70% sounds really good, maybe too good. Wonder if you can do this with something faster growing than wood: bamboo, say, or kudzu, or water hyacinth. One concern with peat is that if it works well, we might decide to dig it up instead of make it. That would be disastrous from a CO2 perspective.

We do dig up natural peat bogs now for fuel.

The advantage here is since were creating the peat bog we control the surroundings by two means one the bog is actually above the natural water table allowing it to be drained like a holding pond. Next we have pre-lined our bog with a impermeable material probably clay or bricks or concrete. Next we can almost certainly do in-situ gasification. We are also loading the bog way beyond natural rates by introducing biomass from the surrounding fields.

It really the artificial nature of the bog that makes it worthwhile over natural peat bogs. Of course people drain natural bogs all the time also. Generally though there far from the population and can't compete with coal at least so far.

As a finally note the ash left over from gasification is a great fertilizer and can be spread back on the adjacent fields.

We do dig up natural peat bogs now for fuel.

Well, of course. The real advantage of a peat farm (if it can be made to work) is that you only burn what you've accumulated in a year or however long it takes to make your peat, not burning tens of thousands of years of accumulated reduced carbon. The concern was that if you had a way of making peat valuable as fuel (directly, through BTL, whatever) we'll have the coal problem all over again, only we may end up destroying wetlands while we're at it.


As long as there is coal it more cost effective to mine coal then peat.

My artifical peat ditches differ dramatically from natural peat bogs.

First there charged with organic material from the surrounding
farmland that gives you say a 100-200:1 greater accumulation ratio than a natural peat bog. So in reality your getting if you fill for 3-5 years at least 300-1000 years of natural peat production plus your capturing the methane wich is a significant part of the overall energy probably 30-50%.
If for example you have 200 units of land you would fill a
artifical bog of say 1 unit. Its a volume problem since its related to the amount of organic material and the depth of the bog I'm guessing at leat 10-20 foot depth for the bog.
Needless to say the bog itself can be located on the least valuable land. I'm guessing to some extent but you can easily take the hay from a hundred acre farm and store it on a one acre plot piling it 20 feet high I find numbers like 9-15 dry tons per acre is common for biomass.

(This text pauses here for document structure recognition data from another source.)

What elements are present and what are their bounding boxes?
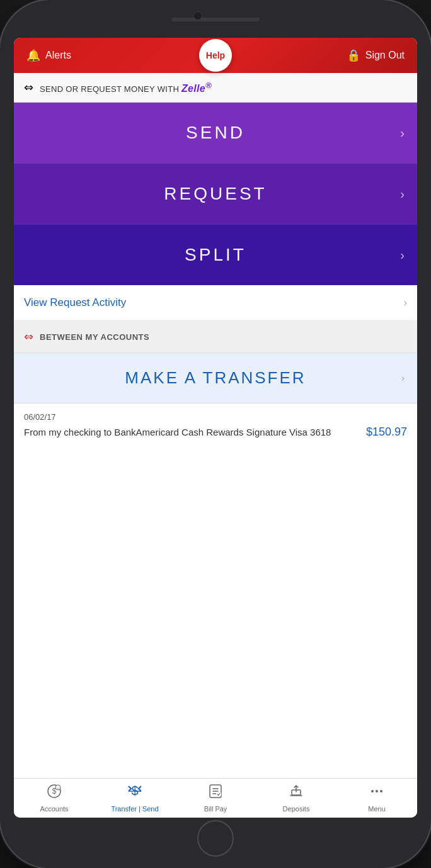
help-label: Help (206, 50, 225, 60)
zelle-text: SEND OR REQUEST MONEY WITH Zelle® (40, 81, 212, 94)
alerts-section[interactable]: 🔔 Alerts (26, 48, 71, 62)
transaction-date: 06/02/17 (24, 412, 407, 422)
view-request-label: View Request Activity (24, 296, 126, 309)
zelle-banner[interactable]: ⇔ SEND OR REQUEST MONEY WITH Zelle® (14, 73, 417, 103)
between-accounts-header: ⇔ BETWEEN MY ACCOUNTS (14, 321, 417, 353)
screen: 🔔 Alerts Help 🔒 Sign Out ⇔ SEND OR REQUE… (14, 38, 417, 818)
between-accounts-section: ⇔ BETWEEN MY ACCOUNTS MAKE A TRANSFER › (14, 321, 417, 403)
nav-item-menu[interactable]: Menu (336, 779, 417, 818)
send-label: SEND (186, 123, 245, 143)
nav-item-bill-pay[interactable]: Bill Pay (175, 779, 256, 818)
help-button[interactable]: Help (199, 39, 232, 72)
nav-item-accounts[interactable]: $ + Accounts (14, 779, 95, 818)
phone-frame: 🔔 Alerts Help 🔒 Sign Out ⇔ SEND OR REQUE… (0, 0, 431, 868)
lock-icon: 🔒 (347, 48, 360, 62)
split-label: SPLIT (185, 245, 246, 265)
bill-pay-label: Bill Pay (204, 805, 227, 813)
split-button[interactable]: SPLIT › (14, 224, 417, 285)
view-request-activity-row[interactable]: View Request Activity › (14, 285, 417, 321)
zelle-brand: Zelle® (181, 83, 212, 94)
send-button[interactable]: SEND › (14, 103, 417, 163)
menu-label: Menu (368, 805, 386, 813)
header: 🔔 Alerts Help 🔒 Sign Out (14, 38, 417, 73)
svg-text:$: $ (131, 784, 138, 798)
transaction-description: From my checking to BankAmericard Cash R… (24, 426, 360, 440)
home-button[interactable] (197, 820, 234, 857)
view-request-chevron-icon: › (404, 297, 407, 308)
zelle-arrow-icon: ⇔ (24, 81, 33, 94)
svg-text:+: + (57, 786, 59, 790)
transaction-section: 06/02/17 From my checking to BankAmerica… (14, 403, 417, 778)
between-arrow-icon: ⇔ (24, 330, 33, 344)
make-transfer-button[interactable]: MAKE A TRANSFER › (14, 353, 417, 403)
svg-point-9 (371, 790, 374, 792)
svg-point-11 (380, 790, 382, 792)
bottom-nav: $ + Accounts $ Transfer | Send (14, 778, 417, 818)
transaction-row: From my checking to BankAmericard Cash R… (24, 426, 407, 440)
nav-item-transfer-send[interactable]: $ Transfer | Send (95, 779, 175, 818)
signout-label: Sign Out (365, 50, 405, 61)
transaction-amount: $150.97 (366, 426, 407, 439)
accounts-icon: $ + (47, 784, 62, 803)
deposits-icon (289, 784, 304, 803)
svg-point-10 (376, 790, 378, 792)
nav-item-deposits[interactable]: Deposits (256, 779, 336, 818)
request-label: REQUEST (164, 184, 267, 204)
between-accounts-label: BETWEEN MY ACCOUNTS (40, 332, 149, 342)
alerts-label: Alerts (45, 50, 71, 61)
request-chevron-icon: › (400, 187, 405, 201)
menu-icon (369, 784, 384, 803)
camera (193, 11, 202, 20)
accounts-label: Accounts (40, 805, 68, 813)
transfer-chevron-icon: › (401, 373, 405, 384)
make-transfer-label: MAKE A TRANSFER (125, 368, 306, 388)
send-chevron-icon: › (400, 126, 405, 140)
transfer-send-icon: $ (126, 784, 144, 803)
deposits-label: Deposits (283, 805, 310, 813)
bell-icon: 🔔 (26, 48, 40, 62)
bill-pay-icon (208, 784, 223, 803)
transfer-send-label: Transfer | Send (111, 805, 158, 813)
request-button[interactable]: REQUEST › (14, 163, 417, 224)
signout-section[interactable]: 🔒 Sign Out (347, 48, 405, 62)
split-chevron-icon: › (400, 248, 405, 262)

you have numbers like this for a round bale of hay

Hay Weight. 5 ft. 5 ft. 1200 lbs/bale So its about 1 ton
per 10 sq foot.

1 acre is  1 acre = 43560 sqft
divide by ten and that's
4,356 tons per acre storage.

And assume 10 tons per acre production gives
435 acres per 1 storage acre.

Man I'm good at back of the envelope calculations :)

You don't need to tightly bail the hay but it should compact
quickly under its own wet weight in the bog.

Except that the process is the same for peat production a artifical bog as I've described has a quite different energy profile from a natural bog.

Its the above multipliers that make it a viable energy source competitive with coal. In nature as far as I know there is generally no natural situation where a bog is flooded with organic material periodically except maybe if a river overflows into the bog area and it has a lot of organic material suspended. It would be intresting if this happens naturally somewhere on the planet maybe in the Amazon ?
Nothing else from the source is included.